Symptoms of type 1 diabetes may include increased urination, excessive thirst, constant hunger, fatigue, vision changes, irritability, numbness in limbs, etc.


This requires taking insulin, frequent blood sugar monitoring, following a diabetes diet plan, and regular exercise.

Type 2 diabetes

Type 2 diabetes (formerly called non-insulin-dependent, or adult-onset) is the most common type of diabetes that results from the body’s ineffective use of insulin.

Your body develops insulin resistance, and sugar builds up in your blood, leading to type 2 diabetes.

It often occurs in middle-aged and elderly people.

This type of diabetes is mostly caused by lack of physical activity and obesity or being overweight.

Did you know that more than 95% of diabetics have type 2 diabetes?

Diabetes mellitus and diabetes insipidus have some of the same symptoms. But the diseases are not related to each other.

As a result, the disease can be diagnosed years after its onset, after complications have already appeared.

These diseases cause different problems in the human body and their treatment is also different.

But apart from type 1 and type 2 diabetes, there are several other types of diabetes. Two other types that are commonly seen are:

  • Prediabetes Blood glucose levels are higher than normal but not high enough to officially diagnose type 2 diabetes.
  • Gestational diabetes (GDM)- It develops in some women during their pregnancy. Gestational diabetes usually goes away after pregnancy.

What is diabetes insipidus?

The only similarity between these two is the first word of their names. It has nothing to do with the pancreas or blood sugar like diabetes mellitus.

Diabetes insipidus is a rare condition that occurs in the kidneys and has nothing to do with the pancreas or blood sugar.
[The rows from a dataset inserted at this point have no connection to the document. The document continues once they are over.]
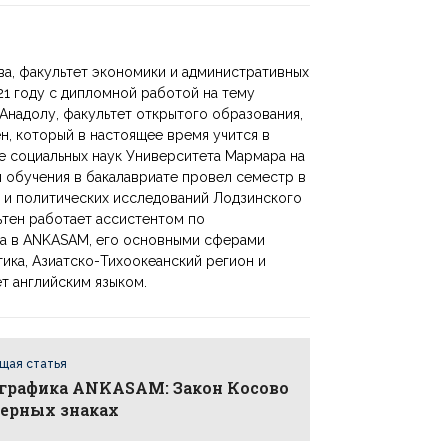
ва, факультет экономики и административных
1 году с дипломной работой на тему
 Анадолу, факультет открытого образования,
н, который в настоящее время учится в
е социальных наук Университета Мармара на
 обучения в бакалавриате провел семестр в
х и политических исследований Лодзинского
ьтен работает ассистентом по
на в ANKASAM, его основными сферами
ика, Азиатско-Тихоокеанский регион и
т английским языком.
щая статья
графика ANKASAM: Закон Косово
мерных знаках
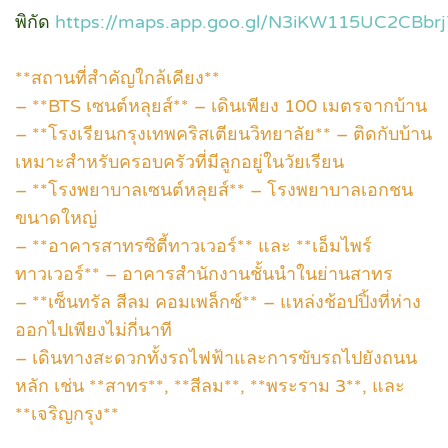
พิกัด
https://maps.app.goo.gl/N3iKW115UC2CBbrj
**สถานที่สำคัญใกล้เคียง**
– **BTS เซนต์หลุยส์** – เดินเพียง 100 เมตรจากบ้าน
– **โรงเรียนกรุงเทพคริสเตียนวิทยาลัย** – ติดกับบ้าน
เหมาะสำหรับครอบครัวที่มีลูกอยู่ในวัยเรียน
– **โรงพยาบาลเซนต์หลุยส์** – โรงพยาบาลเอกชน
ขนาดใหญ่
– **อาคารสาทรซิตี้ทาวเวอร์** และ **เอ็มไพร์
ทาวเวอร์** – อาคารสำนักงานชั้นนำในย่านสาทร
– **เซ็นทรัล สีลม คอมเพล็กซ์** – แหล่งช้อปปิ้งที่ห่าง
ออกไปเพียงไม่กี่นาที
– เดินทางสะดวกทั้งรถไฟฟ้าและการขับรถไปยังถนน
หลัก เช่น **สาทร**, **สีลม**, **พระราม 3**, และ
**เจริญกรุง**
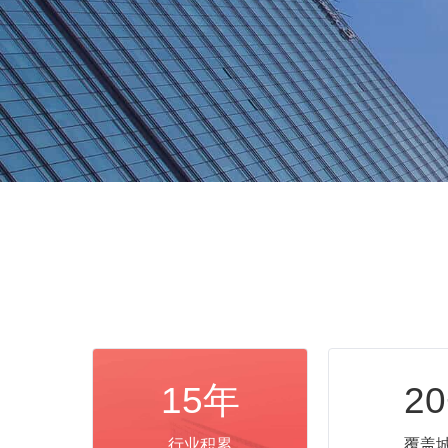
15年
20
行业积累
覆盖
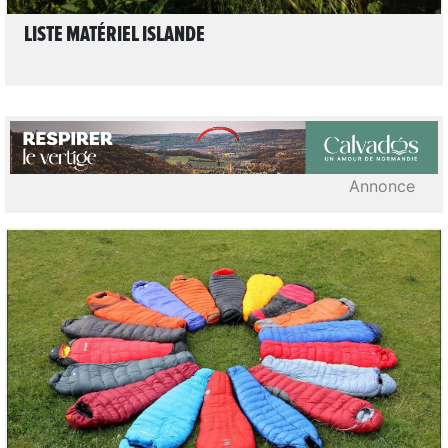
LISTE MATÉRIEL ISLANDE
Annonce
9
LIRE L'ARTICLE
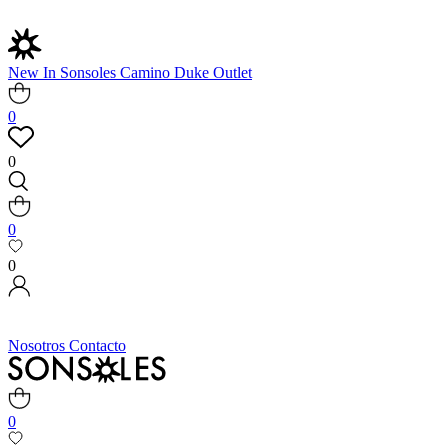
New In
Sonsoles
Camino
Duke
Outlet
0
0
0
0
Nosotros
Contacto
0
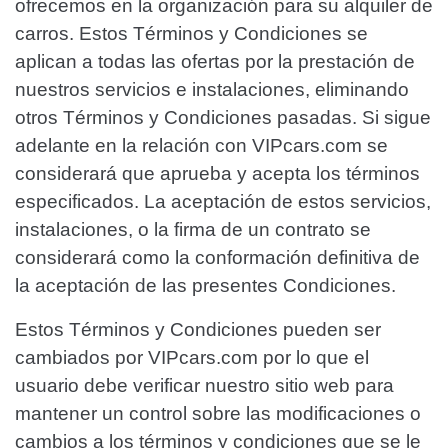
ofrecemos en la organización para su alquiler de
carros. Estos Términos y Condiciones se
aplican a todas las ofertas por la prestación de
nuestros servicios e instalaciones, eliminando
otros Términos y Condiciones pasadas. Si sigue
adelante en la relación con VIPcars.com se
considerará que aprueba y acepta los términos
especificados. La aceptación de estos servicios,
instalaciones, o la firma de un contrato se
considerará como la conformación definitiva de
la aceptación de las presentes Condiciones.
Estos Términos y Condiciones pueden ser
cambiados por VIPcars.com por lo que el
usuario debe verificar nuestro sitio web para
mantener un control sobre las modificaciones o
cambios a los términos y condiciones que se le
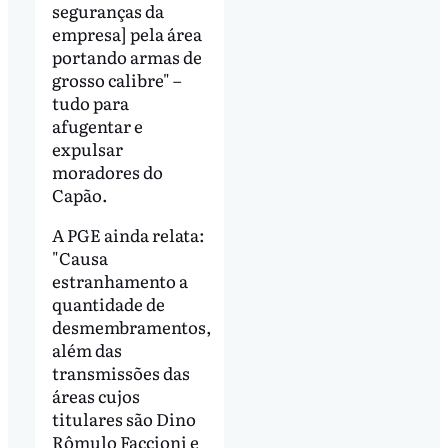
seguranças da
empresa] pela área
portando armas de
grosso calibre" –
tudo para
afugentar e
expulsar
moradores do
Capão.
A PGE ainda relata:
"Causa
estranhamento a
quantidade de
desmembramentos,
além das
transmissões das
áreas cujos
titulares são Dino
Rômulo Faccioni e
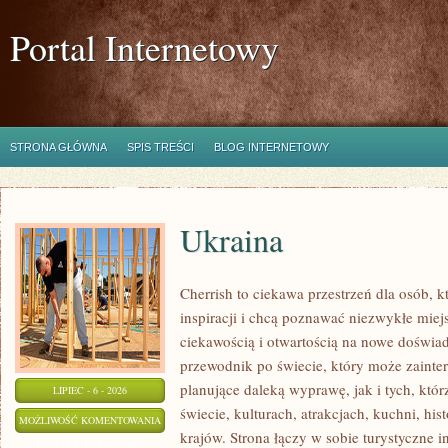
Portal Internetowy
STRONA GŁÓWNA
SPIS TREŚCI
BLOG INTERNETOWY
Ukraina
Cherrish to ciekawa przestrzeń dla osób, 
inspiracji i chcą poznawać niezwykłe miej
ciekawością i otwartością na nowe doświad
przewodnik po świecie, który może zaint
planujące daleką wyprawę, jak i tych, któr
LIPIEC - 6 - 2026
świecie, kulturach, atrakcjach, kuchni, his
UKRAINA
MOŻLIWOŚĆ KOMENTOWANIA
krajów. Strona łączy w sobie turystyczne i
ZOSTAŁA WYŁĄCZONA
But it has some of the same signs and symptoms.

In diabetes insipidus, your kidneys can’t concentrate urine properly and you urinate a lot and feel thirsty often.

Diabetes insipidus is caused by a deficiency of the anti-diuretic hormone called vasopressin (AVP).
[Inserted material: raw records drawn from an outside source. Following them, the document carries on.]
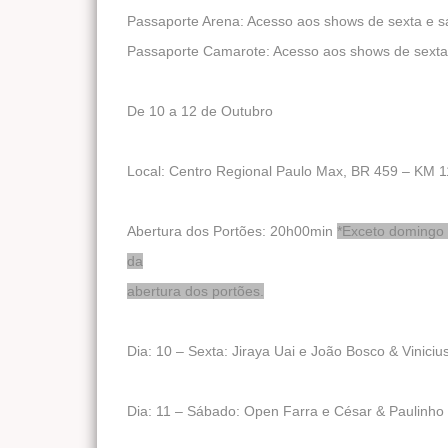
Passaporte Arena: Acesso aos shows de sexta e 
Passaporte Camarote: Acesso aos shows de sexta
De 10 a 12 de Outubro
Local: Centro Regional Paulo Max, BR 459 – KM 1
Abertura dos Portões: 20h00min
*Exceto domingo q
da
abertura dos portões.
Dia: 10 – Sexta: Jiraya Uai e João Bosco & Viniciu
Dia: 11 – Sábado: Open Farra e César & Paulinho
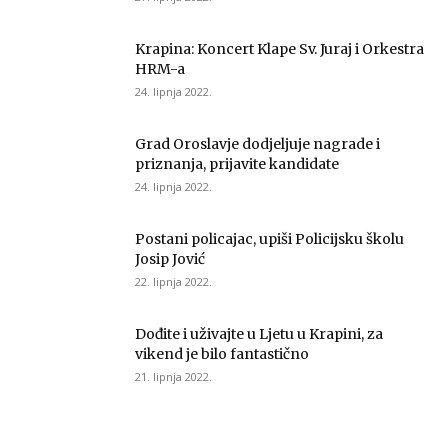
Krapina: Koncert Klape Sv. Juraj i Orkestra
HRM-a
24. lipnja 2022.
Grad Oroslavje dodjeljuje nagrade i
priznanja, prijavite kandidate
24. lipnja 2022.
Postani policajac, upiši Policijsku školu
Josip Jović
22. lipnja 2022.
Dođite i uživajte u Ljetu u Krapini, za
vikend je bilo fantastično
21. lipnja 2022.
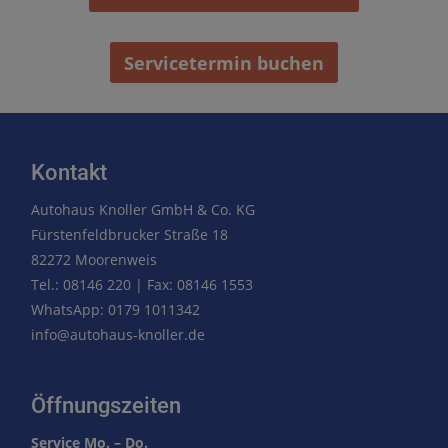
Servicetermin buchen
Kontakt
Autohaus Knoller GmbH & Co. KG
Fürstenfeldbrucker Straße 18
82272 Moorenweis
Tel.: 08146 220 | Fax: 08146 1553
WhatsApp: 0179 1011342
info@autohaus-knoller.de
Öffnungszeiten
Service Mo. – Do.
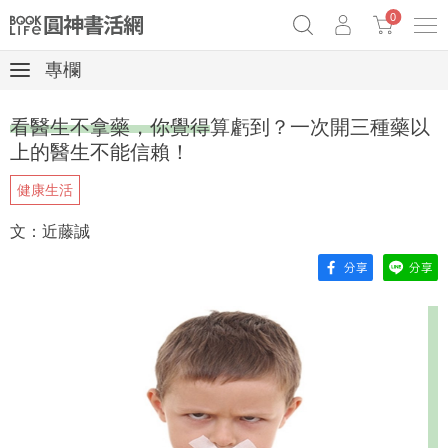
0
專欄
《祕密》作者最新《致富》公開
奧德賽女巫瑟西
原子習慣實踐本
看醫生不拿藥，你覺得算虧到？一次開三種藥以
Netflix話題章魚小說！
上的醫生不能信賴！
健康生活
文：近藤誠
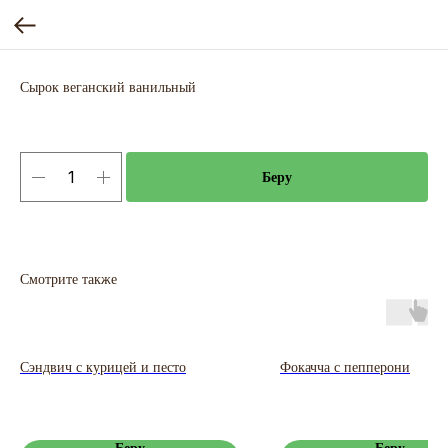
Сырок веганский ванильный
Беру
Смотрите также
Сэндвич с курицей и песто
Фокачча с пепперони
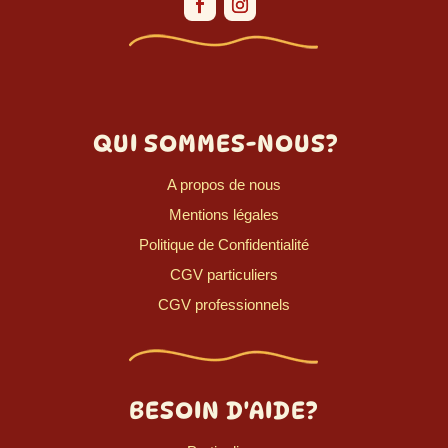
QUI SOMMES-NOUS?
A propos de nous
Mentions légales
Politique de Confidentialité
CGV particuliers
CGV professionnels
BESOIN D'AIDE?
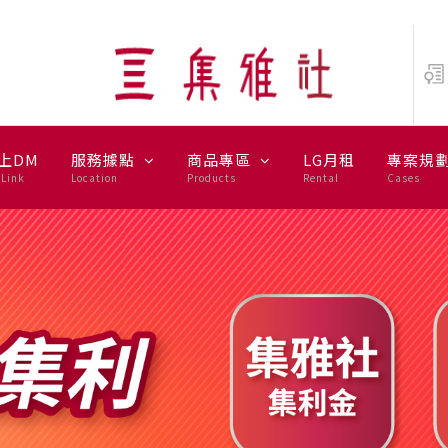
音家電銷售領導品牌
上DM
服務據點
商品專區
LG月租
專案規
Link
Location
Products
Rental
Cases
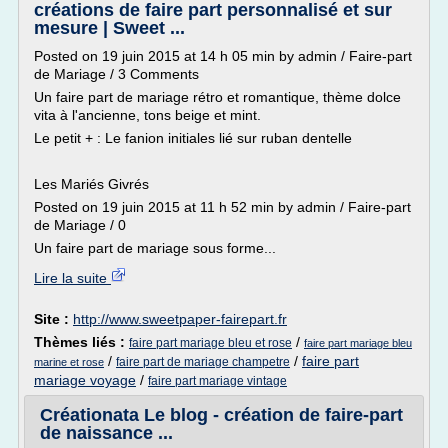
créations de faire part personnalisé et sur
mesure | Sweet ...
Posted on 19 juin 2015 at 14 h 05 min by admin / Faire-part
de Mariage / 3 Comments
Un faire part de mariage rétro et romantique, thème dolce
vita à l'ancienne, tons beige et mint.
Le petit + : Le fanion initiales lié sur ruban dentelle
Les Mariés Givrés
Posted on 19 juin 2015 at 11 h 52 min by admin / Faire-part
de Mariage / 0
Un faire part de mariage sous forme...
Lire la suite
Site :
http://www.sweetpaper-fairepart.fr
Thèmes liés :
/
faire part mariage bleu et rose
faire part mariage bleu
/
/
faire part
faire part de mariage champetre
marine et rose
mariage voyage
/
faire part mariage vintage
Créationata Le blog - création de faire-part
de naissance ...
AVP plays an important role in regulating body fluid volume. It reduces water retention by helping the body retain water kidneyKidneys produce more concentrated urine.

But in diabetes insipidus, due to a lack of AVP, the kidneys cannot make enough concentrated urine and too much water is lost from the body.

Did you know that diabetes insipidus affects 1 in 25,000 people in the general population?

Last thought

When you are diagnosed with diabetes, you are suffering from both high blood sugar levels or even low blood sugar levels. So make sure you check yourself from time to time.

If you experience any of the unusual symptoms mentioned above in the article, talk to your healthcare provider immediately.

Your doctor may need to review your diabetic treatment based on your specific health history and blood sugar imbalances.

In fact, your diabetic medication may change in terms of dosage, type, or timing.

Therefore, it is recommended to consult your doctor or nurse before starting or changing your medication.

Additionally, diabetes tends to run in families. If you are 45 or older, have a family history of diabetes, or are overweight, you are more likely to develop type 2 diabetes.

In addition, you should opt for frequent diabetes screening. This health checkup can provide you with a comprehensive insight into your condition and overall health, allowing you to take the necessary precautions to stay on top of your health.